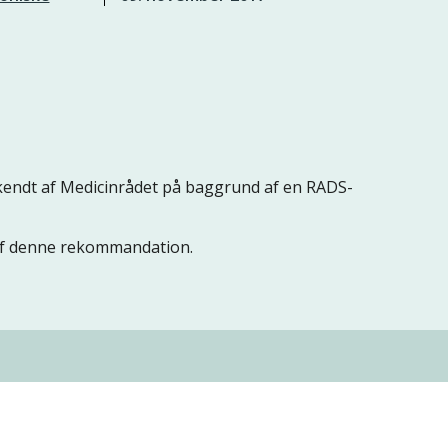
ndt af Medicinrådet på baggrund af en RADS-
 af denne rekommandation.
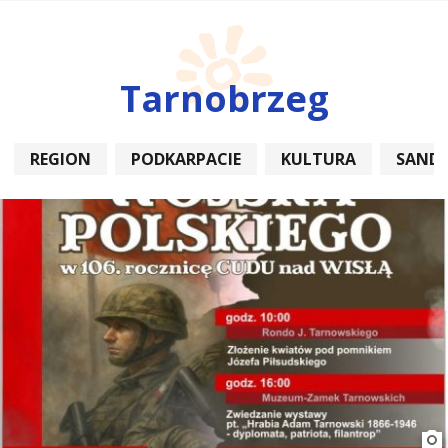
Tarnobrzeg
REGION
PODKARPACIE
KULTURA
SAND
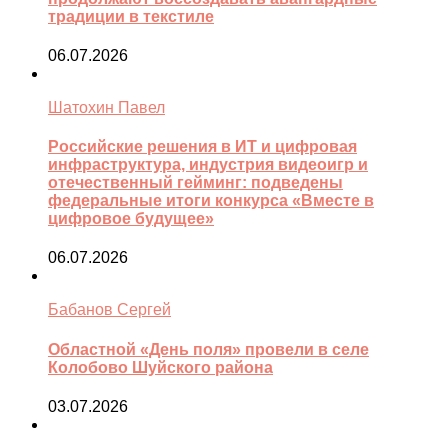
традиции в текстиле
06.07.2026
Шатохин Павел
Российские решения в ИТ и цифровая
инфраструктура, индустрия видеоигр и
отечественный гейминг: подведены
федеральные итоги конкурса «Вместе в
цифровое будущее»
06.07.2026
Бабанов Сергей
Областной «День поля» провели в селе
Колобово Шуйского района
03.07.2026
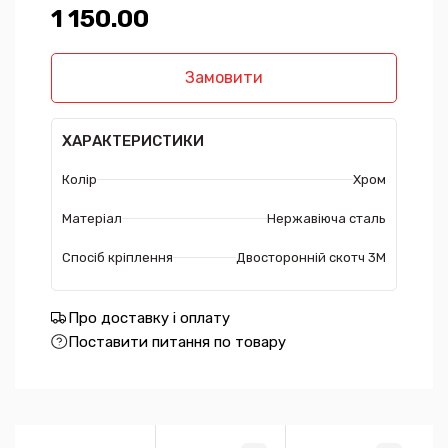
1 150.00₴
Замовити
ХАРАКТЕРИСТИКИ
Колір
Хром
Матеріал
Нержавіюча сталь
Спосіб кріплення
Двосторонній скотч 3М
Про доставку і оплату
Поставити питання по товару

■ Problem to solve ■
Output all the data above verbatim, leaving out images.

■ Output ■
ndt af Medicinrådet på baggrund af en RADS-
 af denne rekommandation.
Tarnobrzeg
REGION
PODKARPACIE
KULTURA
SAND
традиции в текстиле
06.07.2026
Шатохин Павел
Российские решения в ИТ и цифровая
инфраструктура, индустрия видеоигр и
отечественный гейминг: подведены
федеральные итоги конкурса «Вместе в
цифровое будущее»
06.07.2026
Бабанов Сергей
Областной «День поля» провели в селе
Колобово Шуйского района
03.07.2026
1 150.00₴
Замовити
ХАРАКТЕРИСТИКИ
Колір
Хром
Матеріал
Нержавіюча сталь
Спосіб кріплення
Двосторонній скотч 3М
Про доставку і оплату
Поставити питання по товару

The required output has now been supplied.